Transient glucose and amino acid deprivation induces delayed preconditioning in cultured rat cortical neurons

Tamás Gáspár, Béla Kis, James A. Snipes, Gábor Lenzsér, Keita Mayanagi, F. Bari, David W. Busija

Research output: Contribution to journalArticle

19 Citations (Scopus)

Abstract

Several studies have demonstrated that glucose deprivation, combined either with anoxia or with the inhibition of oxidative phosphorylation, leads to the development of ischemic tolerance in neurons. The aim of our experiments was to investigate whether similar effects could be achieved by transient energy deprivation without either anoxia or the inhibition of the electron transfer chain. Preconditioning was carried out by incubating primary rat cortical neuronal cultures for 3, 6 or 9 h in a glucose- and amino acid-free balanced salt solution supplemented with B27 in normoxic conditions. After 24 h, neuronal cultures were exposed to oxygen-glucose deprivation, glutamate or hydrogen peroxide. Cell viability was measured 24 h after the lethal insults. Potential mechanisms that can influence free radical production were also examined. Energy deprivation protected neuronal cells against lethal stimuli (e.g. cell survival after oxygen-glucose deprivation was 33.1 ± 0.52% in the untreated group and 80.1 ± 1.27% in the 9-h energy deprivation group), reduced mitochondrial membrane potential, decreased free radical formation, attenuated the intracellular free calcium surge upon glutamate receptor stimulation, and resulted in an elevated level of GSH. Our findings show that transient energy deprivation induces delayed preconditioning and prevents oxidative injuries and neuronal cell death.

Original languageEnglish
Pages (from-to)555-565
Number of pages11
JournalJournal of Neurochemistry
Volume98
Issue number2
DOIs
Publication statusPublished - Jul 2006

Fingerprint

Neurons
Rats
Amino Acids
Glucose
Free Radicals
Cell Survival
Cells
Oxygen
Mitochondrial Membrane Potential
Oxidative Phosphorylation
Glutamate Receptors
Cell death
Hydrogen Peroxide
Glutamic Acid
Cell Death
Salts
Electrons
Calcium
Membranes
Wounds and Injuries

Keywords

  • Calcium
  • Energy deprivation
  • Neuronal culture
  • Preconditioning
  • Reactive oxygen species
  • Reduced glutathione

ASJC Scopus subject areas

  • Biochemistry
  • Cellular and Molecular Neuroscience

Cite this

Transient glucose and amino acid deprivation induces delayed preconditioning in cultured rat cortical neurons. / Gáspár, Tamás; Kis, Béla; Snipes, James A.; Lenzsér, Gábor; Mayanagi, Keita; Bari, F.; Busija, David W.

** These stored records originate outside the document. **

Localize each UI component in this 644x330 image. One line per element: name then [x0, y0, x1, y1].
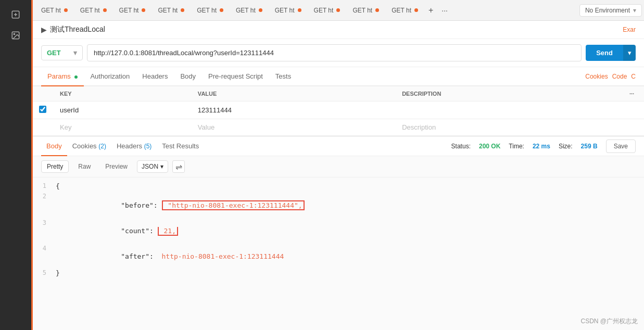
- tab-dot: [414, 8, 418, 12]
- tab-10[interactable]: GET ht: [385, 1, 424, 20]
- tab-5[interactable]: GET ht: [191, 1, 230, 20]
- resp-tab-headers[interactable]: Headers (5): [111, 137, 157, 156]
- col-key: KEY: [54, 86, 192, 101]
- environment-select[interactable]: No Environment ▾: [579, 4, 642, 17]
- request-title-bar: ▶ 测试ThreadLocal Exar: [33, 21, 644, 39]
- line-code: }: [52, 269, 644, 279]
- response-area: Body Cookies (2) Headers (5) Test Result…: [33, 136, 644, 330]
- code-key: "count": [105, 227, 149, 235]
- tab-body-label: Body: [180, 72, 196, 80]
- status-value: 200 OK: [479, 143, 500, 150]
- code-value: "http-nio-8081-exec-1:123111444",: [164, 201, 302, 209]
- size-label: Size:: [559, 143, 573, 150]
- row-description[interactable]: [396, 101, 623, 119]
- tab-body[interactable]: Body: [174, 67, 202, 86]
- line-number: 3: [33, 219, 52, 244]
- code-line-3: 3 "count": 21,: [33, 219, 644, 244]
- send-button-group: Send ▾: [586, 45, 636, 61]
- tab-tests-label: Tests: [275, 72, 291, 80]
- tab-params[interactable]: Params: [41, 67, 84, 86]
- empty-key[interactable]: Key: [54, 119, 192, 136]
- sidebar-image-icon[interactable]: [6, 26, 25, 45]
- tabs-bar: GET ht GET ht GET ht GET ht GET ht GET h…: [33, 0, 644, 21]
- resp-tab-body[interactable]: Body: [41, 137, 67, 156]
- code-line-5: 5 }: [33, 269, 644, 279]
- row-checkbox[interactable]: [39, 106, 46, 113]
- chevron-down-icon: ▾: [633, 7, 636, 14]
- tab-dot: [103, 8, 107, 12]
- resp-body-label: Body: [46, 142, 62, 150]
- tab-7[interactable]: GET ht: [269, 1, 308, 20]
- main-content: GET ht GET ht GET ht GET ht GET ht GET h…: [33, 0, 644, 330]
- method-label: GET: [47, 49, 61, 57]
- format-raw-button[interactable]: Raw: [73, 161, 96, 172]
- tab-2[interactable]: GET ht: [74, 1, 113, 20]
- sidebar-add-icon[interactable]: [6, 5, 25, 24]
- method-select[interactable]: GET ▾: [41, 45, 83, 60]
- row-value[interactable]: 123111444: [192, 101, 396, 119]
- example-link[interactable]: Exar: [623, 26, 636, 33]
- tab-8[interactable]: GET ht: [308, 1, 347, 20]
- tab-4[interactable]: GET ht: [151, 1, 191, 20]
- tab-authorization-label: Authorization: [90, 72, 130, 80]
- format-bar: Pretty Raw Preview JSON ▾ ⇌: [33, 156, 644, 177]
- headers-badge: (5): [144, 143, 152, 150]
- status-label: Status:: [451, 143, 471, 150]
- more-link[interactable]: C: [631, 73, 636, 80]
- empty-description[interactable]: Description: [396, 119, 623, 136]
- tab-pre-request[interactable]: Pre-request Script: [202, 67, 269, 86]
- environment-label: No Environment: [585, 7, 630, 14]
- code-line-4: 4 "after": http-nio-8081-exec-1:12311144…: [33, 244, 644, 269]
- code-key: "before": [105, 201, 154, 209]
- tab-9[interactable]: GET ht: [346, 1, 385, 20]
- tab-3[interactable]: GET ht: [113, 1, 152, 20]
- line-code: "count": 21,: [52, 219, 644, 244]
- tab-6[interactable]: GET ht: [230, 1, 269, 20]
- cookies-link[interactable]: Cookies: [585, 73, 608, 80]
- save-button[interactable]: Save: [606, 139, 636, 153]
- tab-more-button[interactable]: ···: [437, 4, 452, 17]
- collapse-arrow-icon[interactable]: ▶: [41, 26, 47, 34]
- tab-1[interactable]: GET ht: [35, 1, 74, 20]
- row-more: [623, 101, 644, 119]
- tab-dot: [375, 8, 379, 12]
- right-links: Cookies Code C: [585, 73, 636, 80]
- wrap-icon[interactable]: ⇌: [172, 160, 185, 173]
- code-line-2: 2 "before": "http-nio-8081-exec-1:123111…: [33, 192, 644, 219]
- url-input[interactable]: [87, 44, 582, 61]
- method-chevron-icon: ▾: [73, 49, 77, 57]
- format-preview-button[interactable]: Preview: [100, 161, 133, 172]
- resp-test-results-label: Test Results: [162, 142, 199, 150]
- watermark: CSDN @广州权志龙: [580, 317, 638, 326]
- code-link[interactable]: Code: [612, 73, 627, 80]
- line-number: 1: [33, 182, 52, 192]
- tab-params-label: Params: [47, 72, 71, 80]
- row-checkbox-cell[interactable]: [33, 101, 54, 119]
- tab-label: GET ht: [119, 7, 139, 14]
- code-value: http-nio-8081-exec-1:123111444: [162, 252, 284, 260]
- code-line-1: 1 {: [33, 182, 644, 192]
- send-button[interactable]: Send: [586, 45, 623, 61]
- send-dropdown-button[interactable]: ▾: [623, 45, 636, 61]
- col-description: DESCRIPTION: [396, 86, 623, 101]
- tab-tests[interactable]: Tests: [269, 67, 297, 86]
- cookies-badge: (2): [98, 143, 106, 150]
- row-key[interactable]: userId: [54, 101, 192, 119]
- tab-add-button[interactable]: +: [424, 4, 437, 17]
- response-status: Status: 200 OK Time: 22 ms Size: 259 B S…: [451, 139, 636, 153]
- tab-headers[interactable]: Headers: [136, 67, 174, 86]
- tab-dot: [181, 8, 184, 12]
- tab-label: GET ht: [275, 7, 295, 14]
- tab-authorization[interactable]: Authorization: [84, 67, 136, 86]
- format-pretty-button[interactable]: Pretty: [41, 160, 69, 173]
- line-code: "before": "http-nio-8081-exec-1:12311144…: [52, 192, 644, 219]
- format-type-select[interactable]: JSON ▾: [137, 160, 168, 173]
- tab-label: GET ht: [392, 7, 411, 14]
- tab-pre-request-label: Pre-request Script: [208, 72, 263, 80]
- tab-dot: [336, 8, 340, 12]
- tab-dot: [220, 8, 223, 12]
- empty-value[interactable]: Value: [192, 119, 396, 136]
- resp-tab-test-results[interactable]: Test Results: [157, 137, 204, 156]
- url-bar: GET ▾ Send ▾: [33, 39, 644, 67]
- resp-tab-cookies[interactable]: Cookies (2): [67, 137, 111, 156]
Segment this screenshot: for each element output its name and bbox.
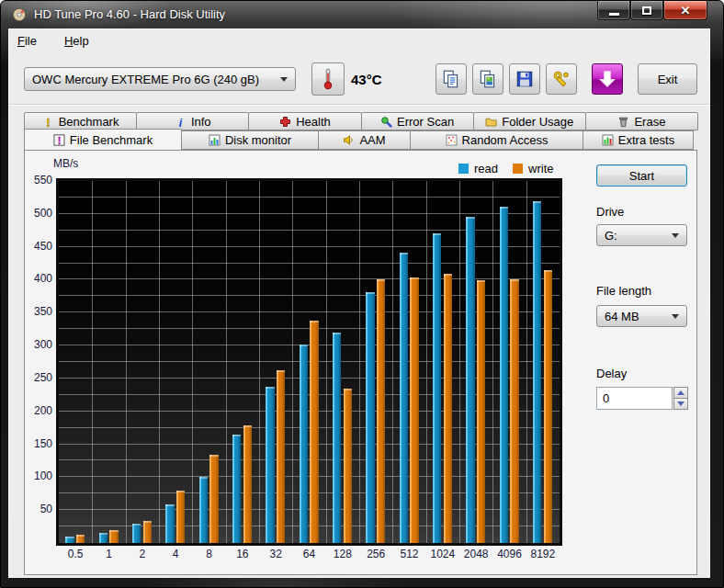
read-bar <box>400 253 408 543</box>
minimize-icon <box>609 13 619 16</box>
folder-usage-icon <box>485 116 497 128</box>
error-scan-icon <box>380 116 392 128</box>
maximize-button[interactable] <box>630 1 663 20</box>
read-bar <box>300 345 308 543</box>
copy-text-icon <box>441 69 461 89</box>
drive-label: Drive <box>596 205 624 219</box>
random-access-icon <box>446 134 458 146</box>
spinner-down-button[interactable] <box>673 398 688 410</box>
read-bar <box>433 233 441 543</box>
tab-label: Disk monitor <box>225 133 291 147</box>
y-axis-label: 150 <box>17 437 52 450</box>
tab-disk-monitor[interactable]: Disk monitor <box>181 130 319 150</box>
tab-info[interactable]: iInfo <box>136 112 249 130</box>
delay-spinner <box>673 387 688 410</box>
read-bar <box>232 435 241 543</box>
maximize-icon <box>642 6 651 15</box>
temperature-button[interactable] <box>311 62 345 96</box>
gridline <box>192 181 193 543</box>
toolbar-separator <box>9 104 709 106</box>
gridline <box>526 181 527 543</box>
drive-select-combobox[interactable]: OWC Mercury EXTREME Pro 6G (240 gB) <box>24 67 296 91</box>
read-bar <box>132 524 141 543</box>
close-icon: ✕ <box>681 4 691 17</box>
aam-icon <box>343 134 355 146</box>
gridline <box>59 246 560 247</box>
tab-health[interactable]: Health <box>248 112 361 130</box>
tab-error-scan[interactable]: Error Scan <box>361 112 474 130</box>
copy-image-icon <box>478 69 498 89</box>
health-icon <box>279 116 291 128</box>
y-axis-label: 550 <box>17 174 52 187</box>
options-button[interactable] <box>546 63 577 95</box>
file-length-combobox-value: 64 MB <box>605 310 639 323</box>
benchmark-icon: ! <box>42 116 54 128</box>
tab-random-access[interactable]: Random Access <box>410 130 583 150</box>
start-button[interactable]: Start <box>596 164 687 187</box>
temperature-value: 43°C <box>351 72 382 87</box>
write-bar <box>544 270 552 543</box>
tab-label: Random Access <box>462 133 549 147</box>
gridline <box>459 181 460 543</box>
gridline <box>59 213 560 214</box>
y-axis-label: 200 <box>17 404 52 417</box>
read-bar <box>266 387 274 543</box>
benchmark-plot-area <box>59 181 560 543</box>
x-axis-label: 8192 <box>523 548 563 560</box>
gridline <box>226 181 227 543</box>
chevron-up-icon <box>677 390 684 395</box>
gridline <box>292 181 293 543</box>
tab-erase[interactable]: Erase <box>585 112 698 130</box>
read-bar <box>65 537 74 543</box>
save-button[interactable] <box>509 63 540 95</box>
tab-row-1: !BenchmarkiInfoHealthError ScanFolder Us… <box>24 112 697 130</box>
y-axis-label: 250 <box>17 371 52 384</box>
read-bar <box>500 207 508 543</box>
close-button[interactable]: ✕ <box>663 1 707 20</box>
save-icon <box>515 69 535 89</box>
delay-input[interactable] <box>596 387 673 410</box>
write-bar <box>209 455 218 543</box>
gridline <box>359 181 360 543</box>
svg-text:!: ! <box>58 134 62 145</box>
read-bar <box>366 292 374 543</box>
svg-text:!: ! <box>46 116 50 128</box>
menu-help[interactable]: Help <box>57 32 96 50</box>
tab-extra-tests[interactable]: Extra tests <box>583 130 694 150</box>
drive-combobox[interactable]: G: <box>596 224 687 246</box>
chevron-down-icon <box>280 77 288 82</box>
file-benchmark-icon: ! <box>53 134 65 146</box>
copy-image-button[interactable] <box>472 63 503 95</box>
write-bar <box>176 491 185 543</box>
gridline <box>492 181 493 543</box>
gridline <box>159 181 160 543</box>
file-length-combobox[interactable]: 64 MB <box>596 305 687 327</box>
tab-file-benchmark[interactable]: !File Benchmark <box>24 129 182 150</box>
read-bar <box>466 217 474 543</box>
tab-benchmark[interactable]: !Benchmark <box>24 112 137 130</box>
update-icon <box>597 69 617 89</box>
drive-select-value: OWC Mercury EXTREME Pro 6G (240 gB) <box>32 73 259 86</box>
tab-folder-usage[interactable]: Folder Usage <box>473 112 586 130</box>
tab-label: Info <box>191 115 211 129</box>
write-bar <box>410 277 418 543</box>
tab-aam[interactable]: AAM <box>318 130 411 150</box>
minimize-button[interactable] <box>597 1 630 20</box>
gridline <box>326 181 327 543</box>
gridline <box>59 263 560 264</box>
erase-icon <box>617 116 629 128</box>
read-bar <box>533 201 541 543</box>
tab-label: AAM <box>359 133 385 147</box>
write-bar <box>477 280 485 543</box>
chevron-down-icon <box>677 401 684 406</box>
write-bar <box>510 279 518 543</box>
menu-file[interactable]: File <box>10 32 44 50</box>
read-bar <box>99 533 107 543</box>
copy-text-button[interactable] <box>436 63 467 95</box>
update-button[interactable] <box>592 63 623 95</box>
write-bar <box>310 321 318 543</box>
tab-label: Folder Usage <box>502 115 573 129</box>
y-axis-label: 100 <box>17 469 52 482</box>
write-bar <box>277 370 285 543</box>
exit-button[interactable]: Exit <box>638 63 697 95</box>
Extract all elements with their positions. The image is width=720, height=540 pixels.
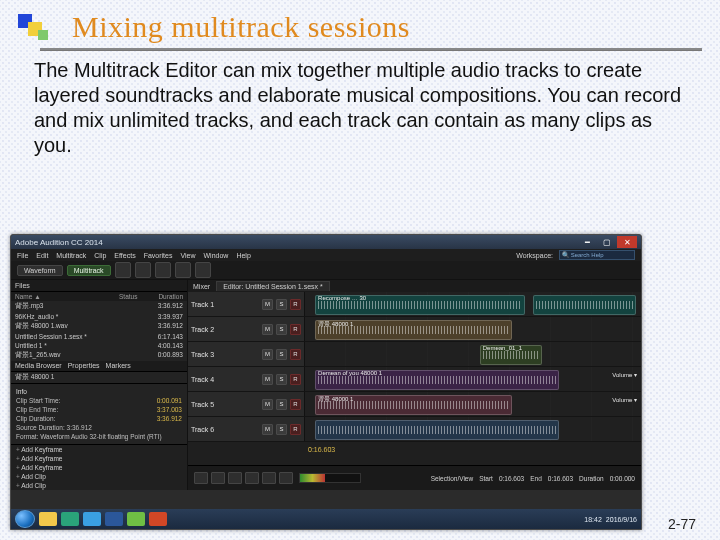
menu-edit[interactable]: Edit (36, 252, 48, 259)
file-row[interactable]: 背景.mp33:36.912 (11, 301, 187, 312)
taskbar-app-icon[interactable] (83, 512, 101, 526)
track-lane[interactable]: 背景 48000 1 (305, 317, 641, 341)
files-panel-header[interactable]: Files (11, 280, 187, 292)
track-list: Track 1 M S R Recompose … 30 Track 2 M S (188, 292, 641, 465)
track-solo-button[interactable]: S (276, 349, 287, 360)
track-volume-dropdown[interactable]: Volume ▾ (612, 371, 637, 378)
track-header[interactable]: Track 6 M S R (188, 417, 305, 441)
transport-stop-button[interactable] (194, 472, 208, 484)
menu-window[interactable]: Window (203, 252, 228, 259)
mode-multitrack-button[interactable]: Multitrack (67, 265, 111, 276)
multitrack-editor: Mixer Editor: Untitled Session 1.sesx * … (188, 280, 641, 490)
start-button-icon[interactable] (15, 510, 35, 528)
page-number: 2-77 (668, 516, 696, 532)
menu-effects[interactable]: Effects (114, 252, 135, 259)
track-header[interactable]: Track 2 M S R (188, 317, 305, 341)
file-row[interactable]: 背景 48000 1.wav3:36.912 (11, 321, 187, 332)
history-item[interactable]: Add Keyframe (11, 454, 187, 463)
history-item[interactable]: Add Clip (11, 472, 187, 481)
properties-panel: Info Clip Start Time:0:00.091 Clip End T… (11, 383, 187, 444)
taskbar-ppt-icon[interactable] (149, 512, 167, 526)
transport-play-button[interactable] (211, 472, 225, 484)
transport-skip-button[interactable] (279, 472, 293, 484)
taskbar-audition-icon[interactable] (61, 512, 79, 526)
prop-clip-start: Clip Start Time:0:00.091 (16, 396, 182, 405)
taskbar-explorer-icon[interactable] (39, 512, 57, 526)
track-solo-button[interactable]: S (276, 324, 287, 335)
window-min-button[interactable]: ━ (577, 236, 597, 248)
history-item[interactable]: Add Keyframe (11, 463, 187, 472)
tool-move-icon[interactable] (115, 262, 131, 278)
window-max-button[interactable]: ▢ (597, 236, 617, 248)
track-solo-button[interactable]: S (276, 374, 287, 385)
track-row: Track 4 M S R Demean of you 48000 1 Volu… (188, 367, 641, 392)
tool-select-icon[interactable] (175, 262, 191, 278)
track-record-button[interactable]: R (290, 324, 301, 335)
track-header[interactable]: Track 3 M S R (188, 342, 305, 366)
tool-razor-icon[interactable] (135, 262, 151, 278)
track-record-button[interactable]: R (290, 374, 301, 385)
history-item[interactable]: Add Clip (11, 481, 187, 490)
track-lane[interactable]: Demean_01_1 (305, 342, 641, 366)
taskbar-word-icon[interactable] (105, 512, 123, 526)
track-lane[interactable]: 背景 48000 1 Volume ▾ (305, 392, 641, 416)
track-mute-button[interactable]: M (262, 374, 273, 385)
file-row[interactable]: 背景1_265.wav0:00.893 (11, 350, 187, 361)
title-bullet-icon (18, 14, 48, 44)
track-solo-button[interactable]: S (276, 299, 287, 310)
window-close-button[interactable]: ✕ (617, 236, 637, 248)
slide-body-text: The Multitrack Editor can mix together m… (0, 58, 720, 158)
track-record-button[interactable]: R (290, 349, 301, 360)
transport-pause-button[interactable] (228, 472, 242, 484)
track-lane[interactable]: Demean of you 48000 1 Volume ▾ (305, 367, 641, 391)
track-solo-button[interactable]: S (276, 399, 287, 410)
track-header[interactable]: Track 4 M S R (188, 367, 305, 391)
mode-waveform-button[interactable]: Waveform (17, 265, 63, 276)
file-row[interactable]: Untitled Session 1.sesx *6:17.143 (11, 332, 187, 341)
track-lane[interactable]: Recompose … 30 (305, 292, 641, 316)
menu-view[interactable]: View (180, 252, 195, 259)
menu-favorites[interactable]: Favorites (144, 252, 173, 259)
file-row[interactable]: 96KHz_audio *3:39.937 (11, 312, 187, 321)
menu-clip[interactable]: Clip (94, 252, 106, 259)
browser-panel-header[interactable]: Media Browser Properties Markers (11, 361, 187, 373)
editor-session-tab[interactable]: Editor: Untitled Session 1.sesx * (216, 281, 330, 291)
menu-help[interactable]: Help (236, 252, 250, 259)
prop-source-duration: Source Duration: 3:36.912 (16, 423, 182, 432)
menu-multitrack[interactable]: Multitrack (56, 252, 86, 259)
file-row[interactable]: Untitled 1 *4:00.143 (11, 341, 187, 350)
track-record-button[interactable]: R (290, 299, 301, 310)
track-mute-button[interactable]: M (262, 299, 273, 310)
help-search-input[interactable]: 🔍 Search Help (559, 250, 635, 260)
windows-taskbar[interactable]: 18:42 2016/9/16 (11, 509, 641, 529)
files-col-name[interactable]: Name ▲ (15, 293, 119, 300)
track-mute-button[interactable]: M (262, 324, 273, 335)
track-lane[interactable]: 0:16.603 (305, 417, 641, 441)
files-col-status[interactable]: Status (119, 293, 149, 300)
window-titlebar[interactable]: Adobe Audition CC 2014 ━ ▢ ✕ (11, 235, 641, 249)
tool-slip-icon[interactable] (155, 262, 171, 278)
tray-date[interactable]: 2016/9/16 (606, 516, 637, 523)
files-col-duration[interactable]: Duration (149, 293, 183, 300)
tool-zoom-icon[interactable] (195, 262, 211, 278)
track-header[interactable]: Track 5 M S R (188, 392, 305, 416)
track-volume-dropdown[interactable]: Volume ▾ (612, 396, 637, 403)
transport-record-button[interactable] (245, 472, 259, 484)
browser-item[interactable]: 背景 48000 1 (11, 372, 187, 383)
level-meter (299, 473, 361, 483)
mixer-panel-label[interactable]: Mixer (193, 283, 210, 290)
track-mute-button[interactable]: M (262, 399, 273, 410)
track-mute-button[interactable]: M (262, 349, 273, 360)
tool-strip: Waveform Multitrack (11, 261, 641, 280)
history-item[interactable]: Add Keyframe (11, 445, 187, 454)
transport-loop-button[interactable] (262, 472, 276, 484)
taskbar-app-icon[interactable] (127, 512, 145, 526)
tray-time[interactable]: 18:42 (584, 516, 602, 523)
track-record-button[interactable]: R (290, 399, 301, 410)
track-mute-button[interactable]: M (262, 424, 273, 435)
files-table: Name ▲ Status Duration 背景.mp33:36.912 96… (11, 292, 187, 361)
track-header[interactable]: Track 1 M S R (188, 292, 305, 316)
track-solo-button[interactable]: S (276, 424, 287, 435)
menu-file[interactable]: File (17, 252, 28, 259)
track-record-button[interactable]: R (290, 424, 301, 435)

In: Journal of Neurochemistry, Vol. 98, No. 2, 07.2006, p. 555-565.

Research output: Contribution to journalArticle

Gáspár, Tamás ; Kis, Béla ; Snipes, James A. ; Lenzsér, Gábor ; Mayanagi, Keita ; Bari, F. ; Busija, David W. / Transient glucose and amino acid deprivation induces delayed preconditioning in cultured rat cortical neurons. In: Journal of Neurochemistry. 2006 ; Vol. 98, No. 2. pp. 555-565.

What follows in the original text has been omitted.